Stored data entries
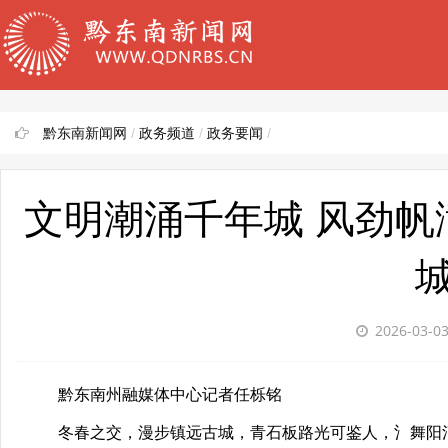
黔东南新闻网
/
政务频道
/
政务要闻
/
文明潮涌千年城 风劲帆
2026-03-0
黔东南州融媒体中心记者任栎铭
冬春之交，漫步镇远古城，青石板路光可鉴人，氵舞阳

==

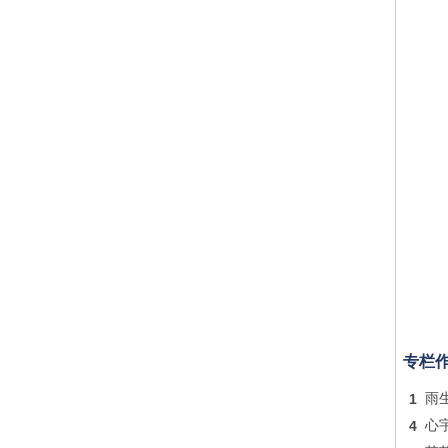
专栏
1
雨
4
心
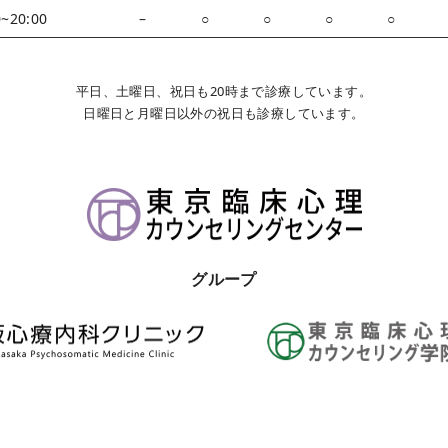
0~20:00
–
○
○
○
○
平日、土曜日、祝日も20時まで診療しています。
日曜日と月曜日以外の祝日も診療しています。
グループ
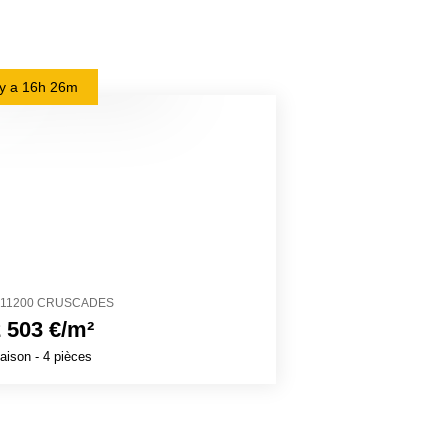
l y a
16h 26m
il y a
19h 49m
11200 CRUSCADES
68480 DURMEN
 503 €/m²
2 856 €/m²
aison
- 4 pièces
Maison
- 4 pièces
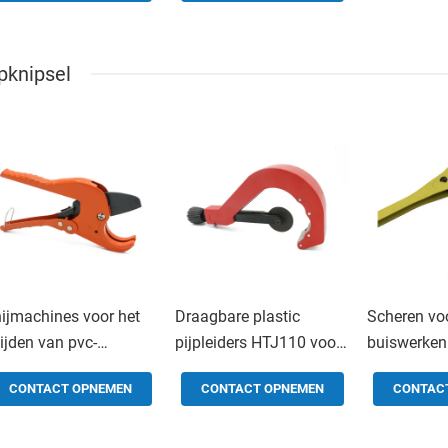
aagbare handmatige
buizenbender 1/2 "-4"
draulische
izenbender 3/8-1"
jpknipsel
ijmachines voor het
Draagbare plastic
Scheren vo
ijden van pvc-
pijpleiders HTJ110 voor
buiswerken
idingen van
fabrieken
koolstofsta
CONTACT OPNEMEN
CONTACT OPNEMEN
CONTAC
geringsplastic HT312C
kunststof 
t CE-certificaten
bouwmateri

--

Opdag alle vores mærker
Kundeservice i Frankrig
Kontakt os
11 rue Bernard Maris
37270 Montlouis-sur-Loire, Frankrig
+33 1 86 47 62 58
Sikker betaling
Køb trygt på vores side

**What you should do**
If a line of the records above includes the word "vores", count it; state the final number with no other words.

**Result for this exercise**
2